I didn’t feel like just creating a generic Wordpress site – not that there is anything wrong with that, I’m just a control-freak. I wanted to build my own site from scratch and preferably learn something along the way.

I started looking into React and Next.js for my stack, mostly because I was vaguely familiar with those already. But I quickly realised working with those JavaScript frameworks just isn’t fun. There are so many dependencies for even the simplest things – and the recent supply-chain attack on npm didn’t exactly boost my confidence in that ecosystem.

So instead, I started looking for alternatives and soon stumbled upon Elixir and Phoenix. I’d heard really great things about Elixir, and getting some more hands-on experience with a functional programming language seemed like a fun challenge – especially since I’ve barely touched functional programming since coding in SML and Scheme back in university.

I started small – solving a few programming exercises to get my hands dirty while going through the Getting Started section of the Elixir hexdocs. The documentation is genuinely excellent, I rarely needed to look anything up elsewhere.

I wrote a few scripts, some modules to play with functions and structs, experimented with maps and collections and the Elixir concurrency model. Before long, I found myself remembering both the excitement and confusion of functional programming from back in the day – especially when diving back into recursion.

After a few days, I’d built up some familiarity with this (to me) new and exciting language, Elixir. I know it takes a long time to really get good at a new language, but in my opinion, there’s no better way to learn than by building something real.

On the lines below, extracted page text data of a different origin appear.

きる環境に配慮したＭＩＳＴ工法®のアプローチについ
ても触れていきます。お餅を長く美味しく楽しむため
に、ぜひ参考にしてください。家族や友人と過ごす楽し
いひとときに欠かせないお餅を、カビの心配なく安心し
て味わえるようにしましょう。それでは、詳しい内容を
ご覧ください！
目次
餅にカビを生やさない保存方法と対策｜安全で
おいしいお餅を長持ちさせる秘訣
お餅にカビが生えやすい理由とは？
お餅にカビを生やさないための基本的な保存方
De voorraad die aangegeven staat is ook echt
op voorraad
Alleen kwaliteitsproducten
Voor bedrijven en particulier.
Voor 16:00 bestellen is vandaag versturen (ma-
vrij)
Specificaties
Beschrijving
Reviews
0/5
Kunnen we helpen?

So I decided to jump into the deep end and try my hand at the Phoenix Framework - a web framework for Elixir. The very first thing you’ll see when you go to their website is a bold tagline promising

Peace of mind from prototype to production

That’s exactly what I needed – a framework that is stable, opinionated, and fun to build with! A few weeks (and an undisclosed number of coffees) later, this blog was up and running.

I don’t want to go into too much technical detail in this post, since I might write another one about it, but I drew a lot of inspiration from this post by Sebastian Seilund from 2016. It really helped me kick-start my development and have a solid foundation to keep building on.

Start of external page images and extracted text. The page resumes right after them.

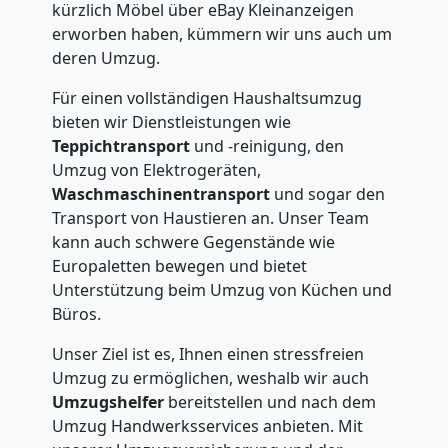
kürzlich Möbel über eBay Kleinanzeigen
erworben haben, kümmern wir uns auch um
deren Umzug.
Für einen vollständigen Haushaltsumzug
bieten wir Dienstleistungen wie
Teppichtransport
und -reinigung, den
Umzug von Elektrogeräten,
Waschmaschinentransport
und sogar den
Transport von Haustieren an. Unser Team
kann auch schwere Gegenstände wie
Europaletten bewegen und bietet
Unterstützung beim Umzug von Küchen und
Büros.
Unser Ziel ist es, Ihnen einen stressfreien
Umzug zu ermöglichen, weshalb wir auch
Umzugshelfer
bereitstellen und nach dem
Umzug Handwerksservices anbieten. Mit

Of course, there were other technologies I had to brush up on as well. I really hadn’t touched HTML and CSS in any meaningful way for years. I’d of course heard of Tailwind, but never actually used it to style anything properly. And even though I said I don’t really enjoy working with the JavaScript ecosystem, I still ended up installing highlight.js through npm in order to have nice looking code blocks in my blog posts – and some JavaScript will be required if I ever want to work with the Phoenix JavaScript interoperability.

So, everything isn’t always quite so clean-cut.

Wrapping up (before I break something)

This site is my playground, and from time to time I’ll probably break it (by accident) – but that’s alright. It’ll just give me something to write about, and let’s be honest, development horror stories are always the most entertaining ones. On a serious note, I’ll do my best to post once every couple of weeks for a start, while also continuing to tinker with and improve the site along the way. I’m not exactly where this little project will go yet, but I’m excited to work on it nonetheless – and to bring you along for the ride.

Perhaps working on my next post?

My excursion into Elixir gave me quite a few ideas, and right now I am going through the book ‘Writing An Interpreter In Go’ by Thorsten Ball – except I am not writing it in Go, I am however having a go at implementing it using Elixir (sorry not sorry).

Please don’t hesitate to get in touch with me – either in case you want us to work together, or you have a suggestion for something you’d just love to see me dive into (or just want to say hi), I’d love to hear from you. You can find my contact information here.

So, do we really need another programming blog? Probably not. But this one exists – and that’s good enough for me.